Salve a tutti! Come promesso eccoci qui per fare il punto sulla situazione delle trattative, che una cordata di tre imprenditori, stanno portando avanti per aggiudicarsi le quote dell'Atletico Volley, e riuscire così ad entrare nel CdA dei Mesenei.

Dopo l'incontro nella notte fra domenica e lunedì, le parti si sono ritrovate nella nottata appena trascorsa, e proprio nelle ultimissime ore, gira insistentemente la voce, che sarebbe vicinissimo l'accordo. Anche perchè l'offerta presentata lunedì, dai tre colossi, non è di quella facili da rifiutare. Si dice infatti che sul piatto, il trio, abbia messo una massicia dose di denaro ma non solo...pare che la dirigenza dell'Atletico abbia iniziato a titubare dopo che i magnati hanno alzato il tiro includendo nell'affare ben 3500 ballerine di "bunga bunga", e una scorta di birra austriaca, di cui non facciamo il nome. Pare però che la quantità offerta sia stata di 7500 litri, pari a una cisterna silos della ditta "Cielo" di Montorso.

Offerta sicuramente allettante per la dirigenza biancoverde, ma sopratutto per il presidente, Matteo Disconzi, che per il momento si limita a dire: "hienhio".

Il Consiglio di Amministrazione della società Atletico Mesenei ha comunicato nel tardo pomeriggio, i nomi dei tre capitalisti. Si tratta di tre persone, che a prima vista, non hanno assolutamente nulla in comune fra loro, però sta di fatto che adesso nella loro mente gira il pallino di acquisire le azione dell'Atletico Volley, ma iniziamo con le presentazioni:

Il primo dei tre boss di questa cordata è Luciano Moggi, detto Lucianone, ex dirigente sportivo e manager calcistico, personaggio controverso e discusso del calcio italiano vuole tuffarsi nell'Atletico Volley per provare una nuova avventura sportiva.

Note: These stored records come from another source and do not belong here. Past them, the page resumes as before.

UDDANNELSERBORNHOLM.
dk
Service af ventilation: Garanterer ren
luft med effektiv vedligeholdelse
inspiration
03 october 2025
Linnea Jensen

Ai giornalisti che gli chiedevano un commento in questi giorni ha sempre risposto nel suo classico modo: "Non confermo e non smentisco!".

Lucianone Moggi con alcune delle ballerine.

Passiamo al secondo nome,  si tratta di Charles Montgomery Burns, meglio noto come Mr Burns e basta, noto proprietario della centrale nucleare di Springfield, è un multimilionario. Ai cronisti che gli chiedevano come vede la situazione dell'Atletico Mesenei Volley a questo punto della stagione il signor Burns ha risposto: "Eccellente!".

Montgomery Burns in una foto d'archivio.

Ed ora il terzo è ultimo nome di questo strano trio, l'impresario in questione, porta il nome di Ingvar Kamprad, imprenditore svedese, fondatore e proprietrio del noto mobilificio IKEA. Molti inviati, dei giornali di tutto il mondo, che lo hanno intervistato nelle ultime ore, gli hanno chiesto del perchè di questo interessamento per questa squadra di pallavolo e lui ha risposto con queste parole:"Non mi interessa tanto il lato sportivo di questo affare, i miei due soci facciano pure come gli pare, io voglio entrare nel CdA dell'Atletico perchè ho già pronto un progetto tutto nuovo del "Saloon" per il Black Stone Fest, ovviamente da montare con le istruzioni. Sono già in contatto con un certo Henry Steak o qualcosa del genere...".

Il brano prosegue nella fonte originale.